_PROVIDED ENTRIES_.

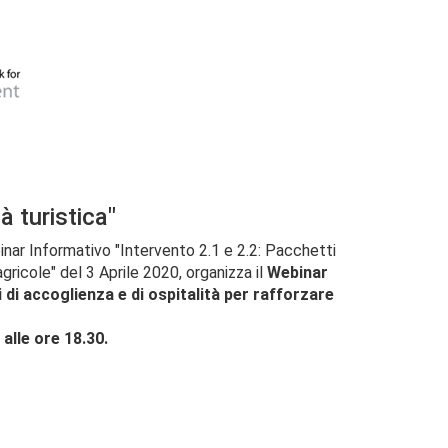
à turistica"
nar Informativo "Intervento 2.1 e 2.2: Pacchetti
agricole" del 3 Aprile 2020,
organizza il
Webinar
i di accoglienza e di ospitalità per rafforzare
alle ore 18.30.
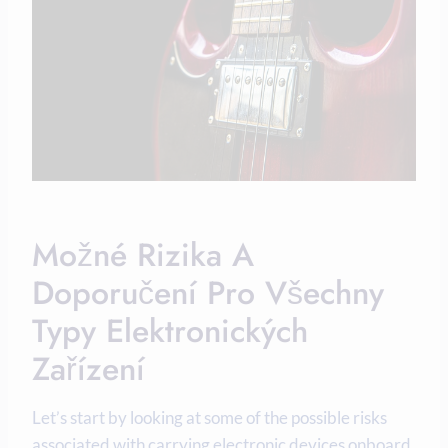
Možné Rizika A
Doporučení Pro Všechny
Typy Elektronických
Zařízení
Let’s start by looking at some of the possible risks
associated with carrying electronic devices onboard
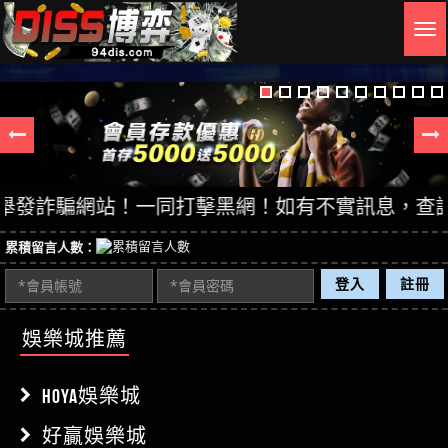
Togg
navig
發詐騙網站！一同打擊黑網！如有不實訊息，查證後立即
累積留言人數：
登入
註冊
娛樂城推薦
HOYA娛樂城
好贏娛樂城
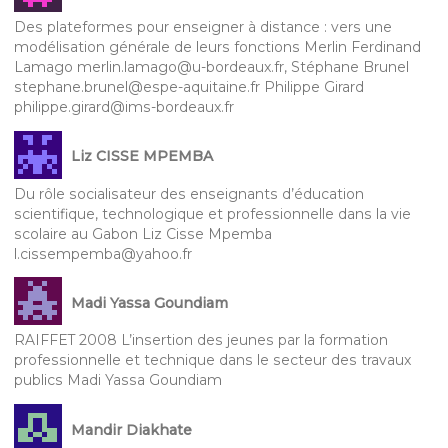
Des plateformes pour enseigner à distance : vers une
modélisation générale de leurs fonctions Merlin Ferdinand
Lamago merlin.lamago@u-bordeaux.fr, Stéphane Brunel
stephane.brunel@espe-aquitaine.fr Philippe Girard
philippe.girard@ims-bordeaux.fr
Liz CISSE MPEMBA
Du rôle socialisateur des enseignants d’éducation
scientifique, technologique et professionnelle dans la vie
scolaire au Gabon Liz Cisse Mpemba
l.cissempemba@yahoo.fr
Madi Yassa Goundiam
RAIFFET 2008 L’insertion des jeunes par la formation
professionnelle et technique dans le secteur des travaux
publics Madi Yassa Goundiam
Mandir Diakhate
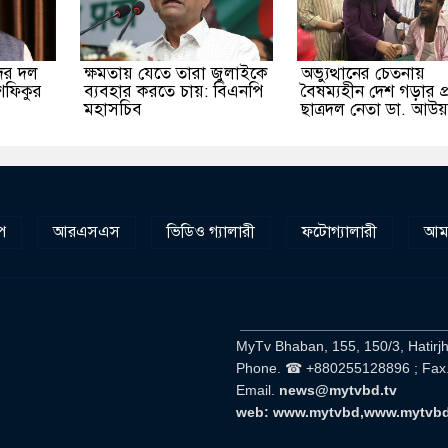
ের দল
ক্ষমতায় যেতে তারা জুলাইকে
অভ্যুত্থানের চেতনায়
শফিকুর
ব্যবহার করতে চায়: বিএনপি
বৈষম্যহীন দেশ গড়ার প্
মহাসচিব
ছাত্রদল নেতা ডা. আউ
প
আরএসএস
ভিডিও গ্যালারী
ফটোগ্যালারী
আমা
__________________________
MyTv Bhaban, 155, 150/3, Hatirj
Phone. ☎ +880255128896 ; Fax
Email.
news@mytvbd.tv
web: www.mytvbd,www.mytvb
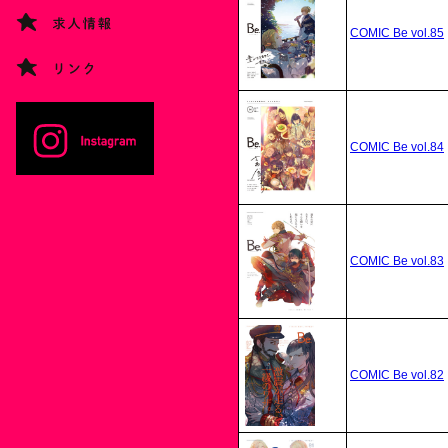
COMIC Be vol.85
COMIC Be vol.84
COMIC Be vol.83
COMIC Be vol.82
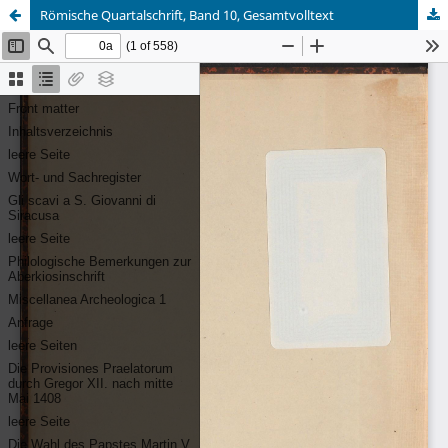
Römische Quartalschrift, Band 10, Gesamtvolltext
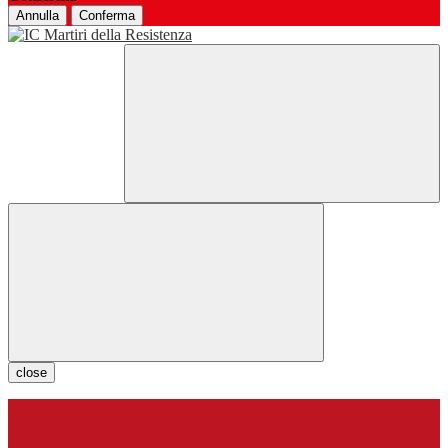
Annulla
Conferma
close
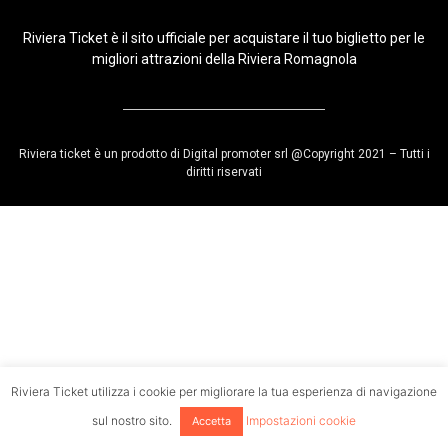
Riviera Ticket è il sito ufficiale per acquistare il tuo biglietto per le
migliori attrazioni della Riviera Romagnola
Riviera ticket è un prodotto di Digital promoter srl @Copyright 2021 – Tutti i
diritti riservati
Riviera Ticket utilizza i cookie per migliorare la tua esperienza di navigazione
sul nostro sito.
Impostazioni cookie
Accetta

_EXERCISE GOAL_.
Wherever the string "Yassa" appears in the records above, copy the line it sits in.

_WRITTEN RESPONSE_.
Madi Yassa Goundiam
publics Madi Yassa Goundiam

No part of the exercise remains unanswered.